Early Returns Show 2 of 4 Key Initiatives Failing
Governor's plans to limit the power of the Legislature to redistrict and to budget are losing. Union dues proposition is ahead.
By Michael Finnegan and Robert Salladay, Times Staff Writers
The centerpieces of Gov. Arnold Schwarzenegger's campaign to reshape the state's budget and electoral politics were losing in early returns tonight after polls closed on the costliest campaign in state history.
Two other initiatives backed by the governor — one lengthening teacher tenure and a second that would force unions to get permission of members before using dues for political purposes — were narrowly ahead.
Millions of Californians cast ballots in the special election, called by the governor and featuring eight ballot measures.
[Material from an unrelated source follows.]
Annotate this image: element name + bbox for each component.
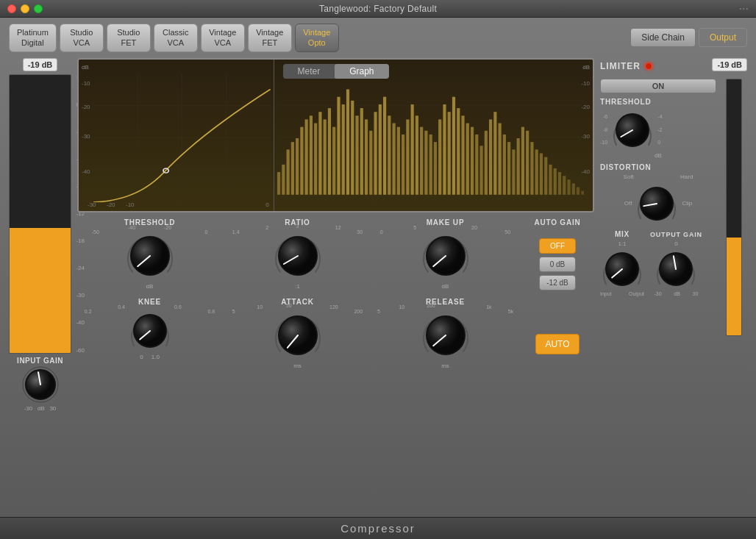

No major problems were reported in balloting across the state. Authorities expected about 42% of the state's registered voters — or 7 million people — to cast ballots. Millions of absentee ballots had streamed into registrars' offices across the state before the polls opened.
The election centered on a clash between Schwarzenegger and his rivals in organized labor. The Republican governor had cast four of the initiatives as central to his larger plan to restore fiscal discipline to California and reform the state's notoriously dysfunctional politics. Labor portrayed his agenda as an assault on nurses, teachers, firefighters and other public employees.
Schwarzenegger's ballot measures — Propositions 74, 75, 76 and 77 — sparked the most public attention. Schwarzenegger aides had privately said before the polls closed that they expected losses on the latter two — the budget and redistricting measures. But they said the first two — on tenure and union dues — were up in the air.